Problem requirements - Repeat the data exactly as it stands.
──────────
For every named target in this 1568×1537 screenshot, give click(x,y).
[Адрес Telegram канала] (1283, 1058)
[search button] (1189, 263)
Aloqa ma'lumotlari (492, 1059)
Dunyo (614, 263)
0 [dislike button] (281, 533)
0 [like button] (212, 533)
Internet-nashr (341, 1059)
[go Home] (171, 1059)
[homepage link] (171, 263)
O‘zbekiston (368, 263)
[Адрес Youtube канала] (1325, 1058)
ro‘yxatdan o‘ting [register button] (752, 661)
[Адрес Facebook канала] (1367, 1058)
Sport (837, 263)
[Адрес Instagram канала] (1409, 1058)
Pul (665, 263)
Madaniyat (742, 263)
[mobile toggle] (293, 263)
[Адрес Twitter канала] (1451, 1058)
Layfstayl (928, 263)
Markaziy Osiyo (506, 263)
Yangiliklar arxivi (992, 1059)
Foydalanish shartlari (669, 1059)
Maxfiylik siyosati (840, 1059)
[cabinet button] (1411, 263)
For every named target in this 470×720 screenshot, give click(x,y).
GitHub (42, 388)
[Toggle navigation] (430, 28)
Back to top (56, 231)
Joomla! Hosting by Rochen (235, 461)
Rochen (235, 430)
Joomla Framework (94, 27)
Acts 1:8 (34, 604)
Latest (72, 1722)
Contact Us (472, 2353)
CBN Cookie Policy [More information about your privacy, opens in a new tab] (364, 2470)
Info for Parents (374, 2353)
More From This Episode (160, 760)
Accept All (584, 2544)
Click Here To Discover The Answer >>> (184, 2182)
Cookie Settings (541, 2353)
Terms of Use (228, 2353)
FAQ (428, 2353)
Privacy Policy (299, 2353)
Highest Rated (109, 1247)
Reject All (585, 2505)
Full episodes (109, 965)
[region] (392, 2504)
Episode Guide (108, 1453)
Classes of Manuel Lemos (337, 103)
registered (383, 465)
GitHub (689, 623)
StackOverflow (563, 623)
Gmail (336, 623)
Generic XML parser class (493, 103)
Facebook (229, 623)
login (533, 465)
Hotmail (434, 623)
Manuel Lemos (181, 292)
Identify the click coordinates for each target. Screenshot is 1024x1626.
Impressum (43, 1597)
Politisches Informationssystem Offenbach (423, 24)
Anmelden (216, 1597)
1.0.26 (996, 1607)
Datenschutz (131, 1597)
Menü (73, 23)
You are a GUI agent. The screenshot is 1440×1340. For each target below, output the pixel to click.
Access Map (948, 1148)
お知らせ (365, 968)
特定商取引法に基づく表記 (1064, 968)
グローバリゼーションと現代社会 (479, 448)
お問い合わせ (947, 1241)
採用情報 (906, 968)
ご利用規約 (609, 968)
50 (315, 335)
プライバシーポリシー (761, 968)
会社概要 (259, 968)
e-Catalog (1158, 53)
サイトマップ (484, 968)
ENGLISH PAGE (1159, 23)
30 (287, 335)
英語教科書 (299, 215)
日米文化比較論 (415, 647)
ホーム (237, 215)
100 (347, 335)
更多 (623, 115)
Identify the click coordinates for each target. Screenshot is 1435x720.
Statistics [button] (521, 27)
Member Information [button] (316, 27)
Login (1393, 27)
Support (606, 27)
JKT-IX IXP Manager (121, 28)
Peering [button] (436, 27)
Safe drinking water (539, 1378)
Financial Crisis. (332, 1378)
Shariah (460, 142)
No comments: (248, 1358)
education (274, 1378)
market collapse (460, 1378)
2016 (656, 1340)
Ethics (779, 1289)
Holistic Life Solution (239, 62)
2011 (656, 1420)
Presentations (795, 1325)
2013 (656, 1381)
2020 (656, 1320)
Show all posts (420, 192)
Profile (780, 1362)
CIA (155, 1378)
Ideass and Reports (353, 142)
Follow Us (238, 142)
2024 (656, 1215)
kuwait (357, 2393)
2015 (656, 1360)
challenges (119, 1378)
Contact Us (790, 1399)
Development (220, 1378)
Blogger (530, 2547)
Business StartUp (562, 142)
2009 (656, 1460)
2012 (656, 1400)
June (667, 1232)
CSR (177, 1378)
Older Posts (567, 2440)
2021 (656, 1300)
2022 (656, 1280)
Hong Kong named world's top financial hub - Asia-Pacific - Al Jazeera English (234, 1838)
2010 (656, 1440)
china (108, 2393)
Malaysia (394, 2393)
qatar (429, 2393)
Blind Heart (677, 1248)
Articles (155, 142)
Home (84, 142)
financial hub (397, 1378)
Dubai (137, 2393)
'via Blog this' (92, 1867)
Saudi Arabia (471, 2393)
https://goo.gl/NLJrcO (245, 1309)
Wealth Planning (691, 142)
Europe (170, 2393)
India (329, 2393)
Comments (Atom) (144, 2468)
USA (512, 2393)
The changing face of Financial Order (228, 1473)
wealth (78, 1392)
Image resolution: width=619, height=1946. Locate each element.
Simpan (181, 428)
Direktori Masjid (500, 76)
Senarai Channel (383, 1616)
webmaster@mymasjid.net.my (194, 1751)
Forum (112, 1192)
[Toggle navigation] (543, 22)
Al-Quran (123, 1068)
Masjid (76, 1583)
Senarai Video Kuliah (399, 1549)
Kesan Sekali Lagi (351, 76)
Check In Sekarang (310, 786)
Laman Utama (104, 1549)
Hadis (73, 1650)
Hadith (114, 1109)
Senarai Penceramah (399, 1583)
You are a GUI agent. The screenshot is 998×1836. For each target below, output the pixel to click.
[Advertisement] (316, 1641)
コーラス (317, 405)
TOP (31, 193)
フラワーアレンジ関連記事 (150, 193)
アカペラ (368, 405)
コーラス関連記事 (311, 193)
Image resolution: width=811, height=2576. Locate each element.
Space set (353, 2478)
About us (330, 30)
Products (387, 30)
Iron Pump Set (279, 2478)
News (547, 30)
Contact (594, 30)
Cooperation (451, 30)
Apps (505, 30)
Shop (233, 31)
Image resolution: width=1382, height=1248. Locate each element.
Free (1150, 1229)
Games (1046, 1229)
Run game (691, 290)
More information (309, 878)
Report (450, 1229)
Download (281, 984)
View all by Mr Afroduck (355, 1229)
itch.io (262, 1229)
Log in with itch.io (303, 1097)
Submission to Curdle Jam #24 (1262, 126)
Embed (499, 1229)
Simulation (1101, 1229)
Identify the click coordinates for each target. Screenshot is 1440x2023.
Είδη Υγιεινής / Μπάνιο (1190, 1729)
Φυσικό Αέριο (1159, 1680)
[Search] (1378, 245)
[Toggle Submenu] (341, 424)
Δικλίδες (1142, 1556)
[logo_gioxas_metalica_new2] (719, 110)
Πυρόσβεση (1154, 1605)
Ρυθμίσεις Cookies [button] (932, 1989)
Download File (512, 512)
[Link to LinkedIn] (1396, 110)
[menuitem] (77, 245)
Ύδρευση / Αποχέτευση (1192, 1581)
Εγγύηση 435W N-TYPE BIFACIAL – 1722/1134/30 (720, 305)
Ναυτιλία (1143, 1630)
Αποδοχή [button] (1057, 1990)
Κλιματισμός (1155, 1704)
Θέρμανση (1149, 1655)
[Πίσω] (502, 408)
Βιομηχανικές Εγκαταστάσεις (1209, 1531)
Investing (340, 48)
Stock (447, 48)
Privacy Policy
──────────
Result of this task -
For every named target in this 1568×1537 screenshot, give click(x,y).
[Адрес Telegram канала] (1283, 1058)
[search button] (1189, 263)
Aloqa ma'lumotlari (492, 1059)
Dunyo (614, 263)
0 [dislike button] (281, 533)
0 [like button] (212, 533)
Internet-nashr (341, 1059)
[go Home] (171, 1059)
[homepage link] (171, 263)
O‘zbekiston (368, 263)
[Адрес Youtube канала] (1325, 1058)
ro‘yxatdan o‘ting [register button] (752, 661)
[Адрес Facebook канала] (1367, 1058)
Sport (837, 263)
[Адрес Instagram канала] (1409, 1058)
Pul (665, 263)
Madaniyat (742, 263)
[mobile toggle] (293, 263)
[Адрес Twitter канала] (1451, 1058)
Layfstayl (928, 263)
Markaziy Osiyo (506, 263)
Yangiliklar arxivi (992, 1059)
Foydalanish shartlari (669, 1059)
Maxfiylik siyosati (840, 1059)
[cabinet button] (1411, 263)
For every named target in this 470×720 screenshot, give click(x,y).
GitHub (42, 388)
[Toggle navigation] (430, 28)
Back to top (56, 231)
Joomla! Hosting by Rochen (235, 461)
Rochen (235, 430)
Joomla Framework (94, 27)
Acts 1:8 (34, 604)
Latest (72, 1722)
Contact Us (472, 2353)
CBN Cookie Policy [More information about your privacy, opens in a new tab] (364, 2470)
Info for Parents (374, 2353)
More From This Episode (160, 760)
Accept All (584, 2544)
Click Here To Discover The Answer >>> (184, 2182)
Cookie Settings (541, 2353)
Terms of Use (228, 2353)
FAQ (428, 2353)
Privacy Policy (299, 2353)
Highest Rated (109, 1247)
Reject All (585, 2505)
Full episodes (109, 965)
[region] (392, 2504)
Episode Guide (108, 1453)
Classes of Manuel Lemos (337, 103)
registered (383, 465)
GitHub (689, 623)
StackOverflow (563, 623)
Gmail (336, 623)
Generic XML parser class (493, 103)
Facebook (229, 623)
login (533, 465)
Hotmail (434, 623)
Manuel Lemos (181, 292)
Identify the click coordinates for each target. Screenshot is 1024x1626.
Impressum (43, 1597)
Politisches Informationssystem Offenbach (423, 24)
Anmelden (216, 1597)
1.0.26 (996, 1607)
Datenschutz (131, 1597)
Menü (73, 23)
You are a GUI agent. The screenshot is 1440×1340. For each target below, output the pixel to click.
Access Map (948, 1148)
お知らせ (365, 968)
特定商取引法に基づく表記 (1064, 968)
グローバリゼーションと現代社会 (479, 448)
お問い合わせ (947, 1241)
採用情報 (906, 968)
ご利用規約 (609, 968)
50 (315, 335)
プライバシーポリシー (761, 968)
会社概要 (259, 968)
e-Catalog (1158, 53)
サイトマップ (484, 968)
ENGLISH PAGE (1159, 23)
30 (287, 335)
英語教科書 (299, 215)
日米文化比較論 (415, 647)
ホーム (237, 215)
100 (347, 335)
更多 (623, 115)
Identify the click coordinates for each target. Screenshot is 1435x720.
Statistics [button] (521, 27)
Member Information [button] (316, 27)
Login (1393, 27)
Support (606, 27)
JKT-IX IXP Manager (121, 28)
Peering [button] (436, 27)
Safe drinking water (539, 1378)
Financial Crisis. (332, 1378)
Shariah (460, 142)
No comments: (248, 1358)
education (274, 1378)
market collapse (460, 1378)
2016 (656, 1340)
Ethics (779, 1289)
Holistic Life Solution (239, 62)
2011 (656, 1420)
Presentations (795, 1325)
2013 (656, 1381)
2020 (656, 1320)
Show all posts (420, 192)
Profile (780, 1362)
CIA (155, 1378)
Ideass and Reports (353, 142)
Follow Us (238, 142)
2024 (656, 1215)
kuwait (357, 2393)
2015 (656, 1360)
challenges (119, 1378)
Contact Us (790, 1399)
Development (220, 1378)
Blogger (530, 2547)
Business StartUp (562, 142)
2009 (656, 1460)
2012 (656, 1400)
June (667, 1232)
CSR (177, 1378)
Older Posts (567, 2440)
2021 (656, 1300)
2022 (656, 1280)
Hong Kong named world's top financial hub - Asia-Pacific - Al Jazeera English (234, 1838)
2010 (656, 1440)
china (108, 2393)
Malaysia (394, 2393)
qatar (429, 2393)
Blind Heart (677, 1248)
Articles (155, 142)
Home (84, 142)
financial hub (397, 1378)
Dubai (137, 2393)
'via Blog this' (92, 1867)
Saudi Arabia (471, 2393)
https://goo.gl/NLJrcO (245, 1309)
Wealth Planning (691, 142)
Europe (170, 2393)
India (329, 2393)
Comments (Atom) (144, 2468)
USA (512, 2393)
The changing face of Financial Order (228, 1473)
wealth (78, 1392)
Image resolution: width=619, height=1946. Locate each element.
Simpan (181, 428)
Direktori Masjid (500, 76)
Senarai Channel (383, 1616)
webmaster@mymasjid.net.my (194, 1751)
Forum (112, 1192)
[Toggle navigation] (543, 22)
Al-Quran (123, 1068)
Masjid (76, 1583)
Senarai Video Kuliah (399, 1549)
Kesan Sekali Lagi (351, 76)
Check In Sekarang (310, 786)
Laman Utama (104, 1549)
Hadis (73, 1650)
Hadith (114, 1109)
Senarai Penceramah (399, 1583)
You are a GUI agent. The screenshot is 998×1836. For each target below, output the pixel to click.
[Advertisement] (316, 1641)
コーラス (317, 405)
TOP (31, 193)
フラワーアレンジ関連記事 (150, 193)
アカペラ (368, 405)
コーラス関連記事 (311, 193)
Image resolution: width=811, height=2576. Locate each element.
Space set (353, 2478)
About us (330, 30)
Products (387, 30)
Iron Pump Set (279, 2478)
News (547, 30)
Contact (594, 30)
Cooperation (451, 30)
Apps (505, 30)
Shop (233, 31)
Image resolution: width=1382, height=1248. Locate each element.
Free (1150, 1229)
Games (1046, 1229)
Run game (691, 290)
More information (309, 878)
Report (450, 1229)
Download (281, 984)
View all by Mr Afroduck (355, 1229)
itch.io (262, 1229)
Log in with itch.io (303, 1097)
Submission to Curdle Jam #24 (1262, 126)
Embed (499, 1229)
Simulation (1101, 1229)
Identify the click coordinates for each target. Screenshot is 1440x2023.
Είδη Υγιεινής / Μπάνιο (1190, 1729)
Φυσικό Αέριο (1159, 1680)
[Search] (1378, 245)
[Toggle Submenu] (341, 424)
Δικλίδες (1142, 1556)
[logo_gioxas_metalica_new2] (719, 110)
Πυρόσβεση (1154, 1605)
Ρυθμίσεις Cookies [button] (932, 1989)
Download File (512, 512)
[Link to LinkedIn] (1396, 110)
[menuitem] (77, 245)
Ύδρευση / Αποχέτευση (1192, 1581)
Εγγύηση 435W N-TYPE BIFACIAL – 1722/1134/30 (720, 305)
Ναυτιλία (1143, 1630)
Αποδοχή [button] (1057, 1990)
Κλιματισμός (1155, 1704)
Θέρμανση (1149, 1655)
[Πίσω] (502, 408)
Βιομηχανικές Εγκαταστάσεις (1209, 1531)
Investing (340, 48)
Stock (447, 48)
Privacy Policy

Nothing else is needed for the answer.